Cao P, Jiang L, Zhuang C, Yang Y, Zhang Z, Chen W, Zheng T.
Source
Department of Orthopaedics, Shanghai Institute of Traumatology and Orthopaedics, Rui Jin Hospital, The School of Medicine, Jiao Tong University, Shanghai 200025, China.
Abstract
BACKGROUND CONTEXT:
The effect of intradiscal steroid therapy for patients with degenerative chronic discogenic low back pain remains an issue of debate.
PURPOSE:
To evaluate the effect of various intradiscal injection regimens for patients with degenerative chronic discogenic low back pain and end plate Modic changes.
STUDY DESIGN:
Double-blind, randomized, controlled, prospective clinical study.
PATIENT SAMPLE:
One hundred twenty patients with discogenic low back pain and end plate Modic changes on magnetic resonance imaging (MRI) who received discography but were unwilling to accept surgical operation.
OUTCOME MEASURES:
Pain and function were determined by the visual analog scale (VAS) and the Oswestry Disability Index (ODI) assessment.
METHODS:
Patients who received diagnostic discography for suspected degenerative discogenic low back pain were recruited. A total of 120 patients with positive discography and end plate Modic changes at a single level were enrolled in the study and allocated into Groups A and B according to the type of Modic changes on MRI. Then, the patients in Groups A and B were randomized into three subgroups, respectively. Intradiscal injection of normal saline was performed in Subgroups A1 and B1, intradiscal injection of diprospan was performed in Subgroups A2 and B2, and intradiscal injection of a mixed solution of diprospan+songmeile (cervus and cucumis polypeptide) was performed in Subgroups A3 and B3. The clinical outcome of each patient was evaluated and recorded by using the VAS and ODI at 3 and 6 months after the procedure.
RESULTS:
The subgroups were comparable with respect to gender, age, pain, and percentage disability. Neither VAS pain scores nor Oswestry function scores of the patients within Group A had any improvement at 3 or 6 months after saline injection, but both of them improved significantly at the two time points after diprospan and diprospan+songmeile injection, respectively. Meanwhile, the latter two injection protocols led to no significant difference in pain relief and functional recovery. Similar results were obtained in patients within Group B. Furthermore, no difference of the improvement of VAS pain scores or Oswestry function scores was found between the patients within Group A and within Group B at different time points after various interventions.
CONCLUSION:
Intradiscal injection of corticosteroids could be a short-term efficient alternative for discogenic low back pain patients with end plate Modic changes on MRI who were still unwilling to accept surgical operation when conservative treatment failed.
Copyright © 2011 Elsevier Inc. All rights reserved.
 
As long as those TP are done with ultrasound......😀

The only way bro... 😀

To be fair, I do put steroids in these injections. So how is it different from the well accepted piriformis injection?
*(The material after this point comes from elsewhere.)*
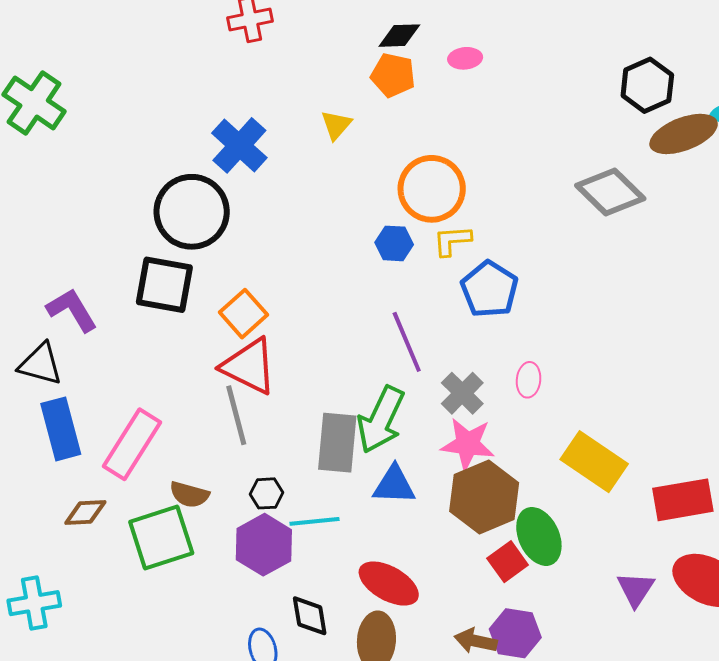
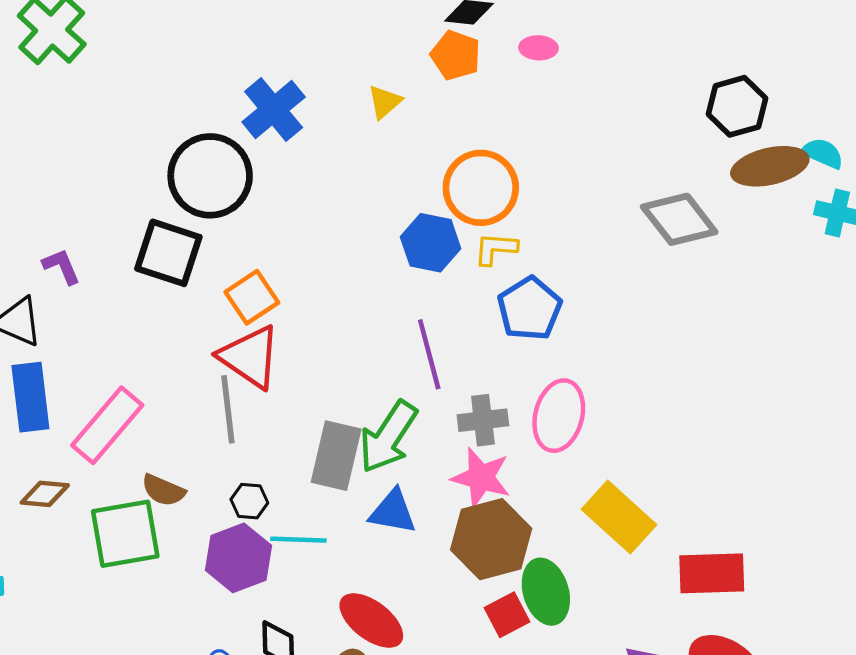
blue hexagon: (394, 243) -> (431, 243), size x1.4
purple L-shape: (72, 310) -> (61, 266), size x0.7
pink ellipse: (529, 380) -> (559, 416), size x1.8
gray cross: (462, 393) -> (483, 420), turned 30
You're putting local and steroid into a muscle you believe is causing pain. Did this four weeks ago for a guy with gluteal pain, came back yesterday- still 99% relief. I need an infomercial.
 
The only way bro... 😀

To be fair, I do put steroids in these injections. So how is it different from the well accepted piriformis injection? You're putting local and steroid into a muscle you believe is causing pain. Did this four weeks ago for a guy with gluteal pain, came back yesterday- still 99% relief. I need an infomercial.

Speaking of piriformis injections, would there ever be an indication to inject the sacrotuberous ligament?